In this code, we first load the Iris dataset using the load_iris() function from scikit-learn's datasets module. We then split the dataset into training and testing sets using the train_test_split() function from the model_selection module. We set the test_size parameter to 0.3, which means that 30% of the data will be used for testing, and the remaining 70% will be used for training. We also set the random_state parameter to 42 to ensure that the random split is reproducible.

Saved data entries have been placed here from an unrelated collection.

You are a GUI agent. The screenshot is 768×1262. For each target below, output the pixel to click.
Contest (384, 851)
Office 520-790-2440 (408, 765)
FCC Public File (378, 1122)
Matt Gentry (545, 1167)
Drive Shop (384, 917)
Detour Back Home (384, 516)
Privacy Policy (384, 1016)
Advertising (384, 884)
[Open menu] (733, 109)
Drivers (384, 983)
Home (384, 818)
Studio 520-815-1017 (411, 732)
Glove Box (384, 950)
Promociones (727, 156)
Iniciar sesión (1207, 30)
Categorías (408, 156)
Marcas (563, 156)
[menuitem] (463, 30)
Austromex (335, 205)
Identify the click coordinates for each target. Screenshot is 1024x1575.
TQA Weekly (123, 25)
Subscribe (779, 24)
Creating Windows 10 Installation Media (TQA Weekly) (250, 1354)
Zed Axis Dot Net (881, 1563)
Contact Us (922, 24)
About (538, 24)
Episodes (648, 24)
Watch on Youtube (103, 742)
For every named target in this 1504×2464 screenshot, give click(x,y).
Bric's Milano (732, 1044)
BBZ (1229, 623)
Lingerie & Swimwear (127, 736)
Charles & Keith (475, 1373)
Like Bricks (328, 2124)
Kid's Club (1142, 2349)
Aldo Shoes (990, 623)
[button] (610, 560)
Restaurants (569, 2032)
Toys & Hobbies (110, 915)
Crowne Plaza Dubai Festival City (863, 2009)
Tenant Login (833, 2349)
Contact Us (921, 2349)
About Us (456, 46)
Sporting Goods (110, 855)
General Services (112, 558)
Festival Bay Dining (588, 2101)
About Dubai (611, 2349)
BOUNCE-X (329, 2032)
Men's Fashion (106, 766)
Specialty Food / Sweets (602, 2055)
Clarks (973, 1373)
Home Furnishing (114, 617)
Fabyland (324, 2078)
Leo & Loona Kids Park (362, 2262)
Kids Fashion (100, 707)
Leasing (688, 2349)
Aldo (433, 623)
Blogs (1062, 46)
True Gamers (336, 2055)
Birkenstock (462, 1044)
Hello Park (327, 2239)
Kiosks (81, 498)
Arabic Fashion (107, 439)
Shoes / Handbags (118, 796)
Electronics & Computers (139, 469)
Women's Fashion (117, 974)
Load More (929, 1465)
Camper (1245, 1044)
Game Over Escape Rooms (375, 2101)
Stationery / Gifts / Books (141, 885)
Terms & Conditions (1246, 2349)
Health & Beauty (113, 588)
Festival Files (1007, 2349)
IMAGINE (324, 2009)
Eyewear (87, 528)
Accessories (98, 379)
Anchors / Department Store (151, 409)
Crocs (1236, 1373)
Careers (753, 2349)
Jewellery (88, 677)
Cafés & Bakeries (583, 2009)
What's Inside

Next, we will train a machine learning model on the training data and evaluate its performance on the testing data. We will use scikit-learn's LogisticRegression algorithm, which is a common algorithm for binary and multi-class classification problems:

from sklearn.linear_model import LogisticRegression 

# Train a Logistic Regression model on the training data 

model = LogisticRegression() 

model.fit(X_train, y_train) 

# Evaluate the model on the testing data 

accuracy = model.score(X_test, y_test) 

print(f"Accuracy: {accuracy}")

In this code, we first import the LogisticRegression class from scikit-learn's linear_model module. We then train a LogisticRegression model on the training data using the fit() method. Finally, we evaluate the performance of the model on the testing data using the score() method, which returns the accuracy of the model on the testing data. We print the accuracy to the console.

When we run this code, we get an accuracy of around 96%, which means that the model is able to accurately predict the output class label for 96% of the testing examples.

In conclusion, scikit-learn provides a powerful and easy-to-use framework for performing classification on the Iris dataset and other similar datasets. By following these simple steps, you can quickly and easily train a machine learning model that can accurately predict the output class label given a new set of input features.